» TASK DIRECTIONS
Please take the lines from the one holding "Image resolution: width=358, height=2576." through the one holding "Impressum (179, 2466)" in the data below and copy them exactly.

» EXCERPTED DATA
--------------------------------
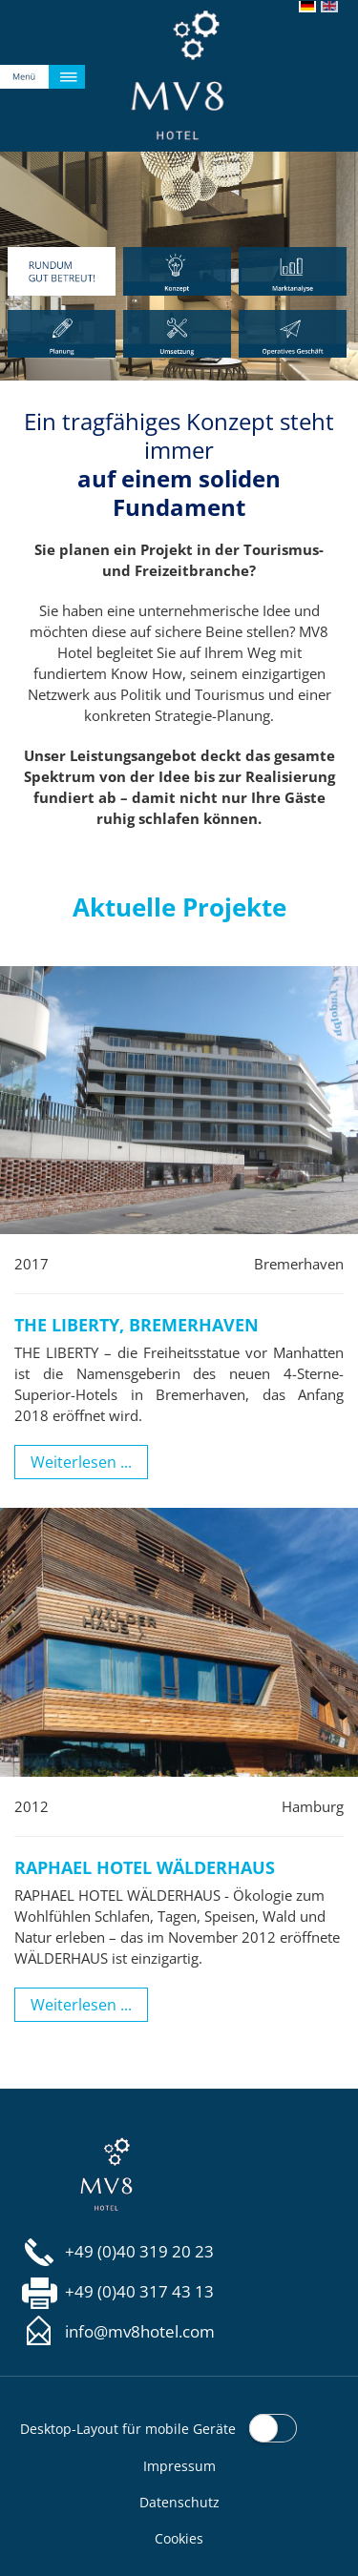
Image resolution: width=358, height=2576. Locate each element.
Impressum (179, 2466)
--------------------------------
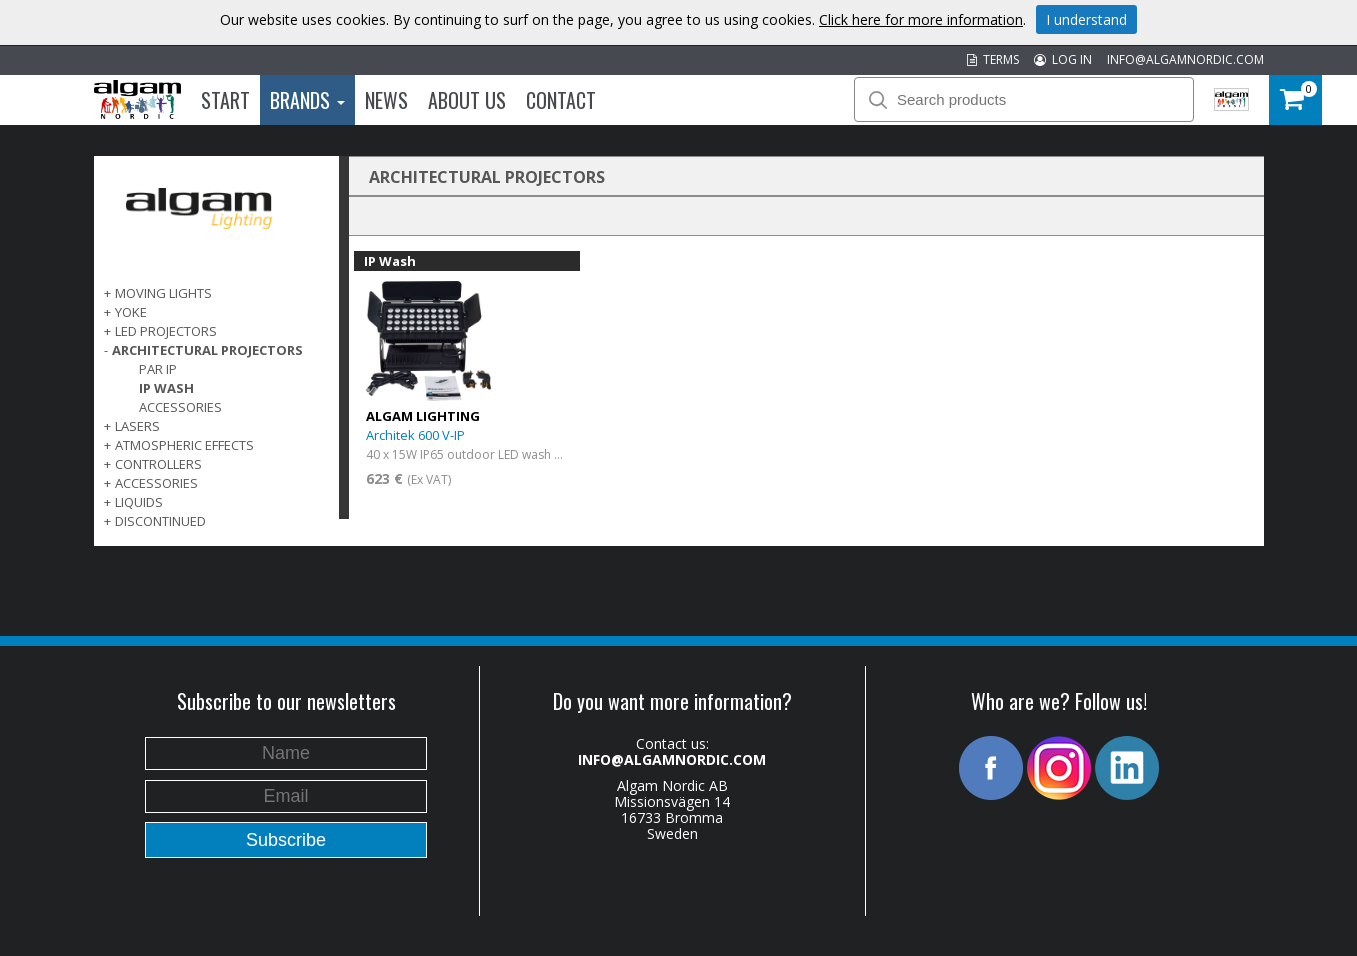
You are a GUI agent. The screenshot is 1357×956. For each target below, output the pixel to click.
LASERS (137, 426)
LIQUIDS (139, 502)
--------------------------------
» YOUR RESPONSE
Image resolution: width=358, height=2576. Locate each element.
Impressum (179, 2466)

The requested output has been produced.